My Sister Lisa
My sister Lisa is my best friend, my psychic twin. The reason I feel
badly Henry’s an only child. She, more than anyone else, has been my
life companion. When I was four my mother made me hold her hand when we
crossed the street. When she was four my mother made me hold her hand
when we crossed the street. At night, in our room after the lights were
out I would teach her the secret of counting to one hundred. At
breakfast, when we ate our Cap’n Crunch™ I explained how to tell time.
I wasn’t very effective, as she still has no sense of time whatsoever.
Lisa was a little odd, when she was very young; she wanted to be a
bunny. She was also already compassionate, on her fourth birthday my
mother had to call people to bring their children over, because Lisa
had invited every disabled child she’d ever met. And none of them could
play any of the regular birthday party games my mother had planned.
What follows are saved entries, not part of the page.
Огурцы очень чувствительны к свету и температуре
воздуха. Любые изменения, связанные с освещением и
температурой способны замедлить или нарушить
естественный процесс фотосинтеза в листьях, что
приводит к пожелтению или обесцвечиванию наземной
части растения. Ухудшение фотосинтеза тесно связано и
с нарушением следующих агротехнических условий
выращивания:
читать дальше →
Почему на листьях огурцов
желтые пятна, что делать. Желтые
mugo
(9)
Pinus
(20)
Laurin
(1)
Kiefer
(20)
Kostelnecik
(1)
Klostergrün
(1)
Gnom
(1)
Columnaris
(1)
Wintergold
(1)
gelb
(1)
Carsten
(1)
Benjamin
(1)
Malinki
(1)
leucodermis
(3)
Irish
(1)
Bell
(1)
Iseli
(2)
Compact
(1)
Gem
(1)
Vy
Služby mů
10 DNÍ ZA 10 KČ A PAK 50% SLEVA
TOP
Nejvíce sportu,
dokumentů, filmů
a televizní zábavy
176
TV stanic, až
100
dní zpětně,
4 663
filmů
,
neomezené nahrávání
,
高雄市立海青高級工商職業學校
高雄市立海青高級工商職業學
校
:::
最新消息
By the time we were in elementary school we played Y.P.S.S. – Young People’s Spying Society. I was the commander and she was the eternal trainee. I made her do all sorts of things, from climbing trees to walking barefoot across searing hot blacktop. She had to scale fences and pass a never-ending stream of tests so she could be a “real spy”. She never quite made it, but she hung in there. When we played school, I was the teacher. When we played “Brady Bunch” I was Marcia and she was Cindy, when it was “Gilligan’s Island”, I was Ginger and she was relegated to Mrs. Howell, Lovie. Performances? I was the director. Broadway musicals? I was the choreographer and she would be the dancing horse.
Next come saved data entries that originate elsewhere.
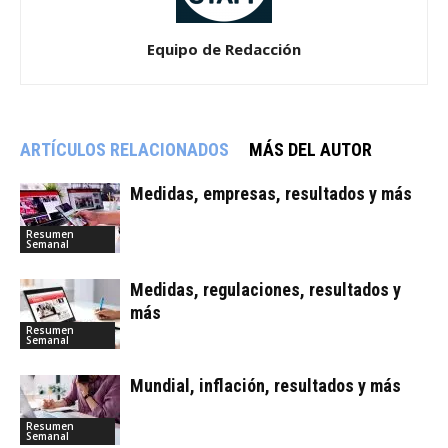
Equipo de Redacción
ARTÍCULOS RELACIONADOS
MÁS DEL AUTOR
Medidas, empresas, resultados y más
Resumen
Semanal
Medidas, regulaciones, resultados y
más
Resumen
Semanal
Mundial, inflación, resultados y más
Resumen
Semanal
As we got older, I was the trick rider and she trained as a hunter/jumper. Somewhere along the way, Lisa got older and taller than me. By the time we were in high school, I was waitressing, going to movies, dating - the quintessential moody teenager. Lisa, on the other hand, took the proficiency test and left school in the tenth grade. She was riding, working at a barn and hanging out with people in their thirties. She’s probably the only high school dropout who became a doctor. In college, we both pledged the same sorority, Alpha Omicron Pi and after that we were roommates until Lisa got married.
Since our mother died, Lisa and I take turns mothering each
other just as our mother taught us to do. Lisa is sharp-tongued
sarcastic, terrible at returning phone calls, at times bossy, a great
mother, a reluctant housekeeper and the kindest person I know.
As we all head to Washington, we’ve stopped in Healdsburg for a
barbecue with Chris’ brother Cam, and as I look over at Lisa wiping
Henry’s face clean of chocolate, I can’t imagine going without Lisa.